Puerto Rico: This American territory was mostly spared any major damage from Hurricane Irma, but the eye of Hurricane Maria made a direct hit on this island. Weeks later, Puerto Rico is still facing a humanitarian crisis in which millions are without power and many wait hours in line for gas, ice, and cash.
St. Thomas: There was sweeping damage all over the island after Hurricane Irma, with many residents in shelters or evacuated to the U.S. mainland. The tourism board of the U.S. Virgin Islands is discouraging visitors from coming at this time.
St. John: The smallest and most remote of the U.S. Virgin Islands was stripped of most of its signature beauty by Hurricane Irma as trees and parks have been demolished. Half of the population has evacuated. As with St. Thomas, the tourism board of the U.S. Virgin Islands is discouraging visitors from coming at this time.
Barbuda: This idyllic, tiny island had 95% of its structures knocked down and all of its population evacuated after Hurricane Irma.
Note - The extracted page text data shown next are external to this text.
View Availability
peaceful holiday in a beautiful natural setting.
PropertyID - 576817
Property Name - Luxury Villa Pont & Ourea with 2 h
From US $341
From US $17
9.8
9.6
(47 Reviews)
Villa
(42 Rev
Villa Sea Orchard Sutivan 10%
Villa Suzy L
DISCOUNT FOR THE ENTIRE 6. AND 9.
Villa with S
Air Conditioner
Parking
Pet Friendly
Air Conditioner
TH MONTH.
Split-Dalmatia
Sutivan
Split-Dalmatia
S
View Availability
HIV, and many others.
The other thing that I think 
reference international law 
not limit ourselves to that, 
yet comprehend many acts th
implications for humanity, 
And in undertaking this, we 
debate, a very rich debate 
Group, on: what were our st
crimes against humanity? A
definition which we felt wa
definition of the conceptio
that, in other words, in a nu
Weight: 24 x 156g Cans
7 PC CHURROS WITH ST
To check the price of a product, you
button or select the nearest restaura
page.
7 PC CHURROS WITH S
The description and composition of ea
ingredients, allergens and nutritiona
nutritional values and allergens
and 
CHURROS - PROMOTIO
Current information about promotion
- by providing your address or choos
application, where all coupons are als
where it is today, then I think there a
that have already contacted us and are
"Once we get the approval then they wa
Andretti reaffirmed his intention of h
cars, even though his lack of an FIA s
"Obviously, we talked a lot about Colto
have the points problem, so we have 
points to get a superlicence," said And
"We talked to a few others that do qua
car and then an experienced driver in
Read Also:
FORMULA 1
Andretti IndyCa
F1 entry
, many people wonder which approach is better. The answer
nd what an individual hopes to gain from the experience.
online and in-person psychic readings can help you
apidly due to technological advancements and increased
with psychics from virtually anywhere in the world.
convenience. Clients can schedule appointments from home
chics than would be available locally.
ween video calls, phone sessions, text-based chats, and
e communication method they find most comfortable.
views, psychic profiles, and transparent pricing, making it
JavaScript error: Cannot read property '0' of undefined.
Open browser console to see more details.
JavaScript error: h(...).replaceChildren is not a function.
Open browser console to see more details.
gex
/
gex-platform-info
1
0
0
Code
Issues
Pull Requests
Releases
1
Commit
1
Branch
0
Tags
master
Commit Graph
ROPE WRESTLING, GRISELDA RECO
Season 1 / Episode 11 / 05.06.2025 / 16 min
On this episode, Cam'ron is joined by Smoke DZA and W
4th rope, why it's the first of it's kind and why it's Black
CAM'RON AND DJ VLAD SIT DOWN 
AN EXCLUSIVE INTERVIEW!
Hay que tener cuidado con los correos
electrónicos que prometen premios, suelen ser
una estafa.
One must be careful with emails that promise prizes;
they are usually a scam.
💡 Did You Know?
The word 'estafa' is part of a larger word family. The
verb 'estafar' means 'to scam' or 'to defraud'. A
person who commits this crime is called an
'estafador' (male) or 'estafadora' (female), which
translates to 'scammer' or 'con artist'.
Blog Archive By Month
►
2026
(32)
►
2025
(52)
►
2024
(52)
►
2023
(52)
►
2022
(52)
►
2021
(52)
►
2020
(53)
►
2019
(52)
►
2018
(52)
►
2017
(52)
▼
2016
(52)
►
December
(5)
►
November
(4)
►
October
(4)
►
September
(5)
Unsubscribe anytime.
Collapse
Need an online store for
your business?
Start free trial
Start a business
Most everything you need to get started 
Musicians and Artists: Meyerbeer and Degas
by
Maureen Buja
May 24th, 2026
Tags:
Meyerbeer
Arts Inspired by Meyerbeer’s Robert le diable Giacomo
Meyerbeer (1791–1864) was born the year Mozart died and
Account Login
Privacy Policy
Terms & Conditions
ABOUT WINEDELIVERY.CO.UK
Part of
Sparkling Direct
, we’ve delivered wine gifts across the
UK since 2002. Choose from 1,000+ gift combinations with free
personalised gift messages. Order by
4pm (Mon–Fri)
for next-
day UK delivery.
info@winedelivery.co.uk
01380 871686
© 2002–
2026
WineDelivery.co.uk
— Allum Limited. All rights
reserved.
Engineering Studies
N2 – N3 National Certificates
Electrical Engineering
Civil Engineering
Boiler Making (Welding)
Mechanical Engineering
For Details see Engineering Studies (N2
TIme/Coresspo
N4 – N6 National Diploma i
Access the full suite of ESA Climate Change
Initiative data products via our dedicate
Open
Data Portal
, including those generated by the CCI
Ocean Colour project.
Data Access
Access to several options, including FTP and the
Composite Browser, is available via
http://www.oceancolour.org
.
St. Martin/St.Maarten: Battered into a heap of cracked facades and uprooted trees by Hurricane Irma, the shared French and Dutch island has very little water or power.
St. Barts: The former luxury playground has been reduced to bent palm trees and rubble by Hurricane Irma but reports that electricity and water have been restored mean that rebuilding will begin soon.
British Virgin Islands: Large-scale destruction from Hurricane Irma has wiped out most of the island’s infrastructure but re-building has already started. The islands were spared the worst from Hurricane Maria but received high winds and rain.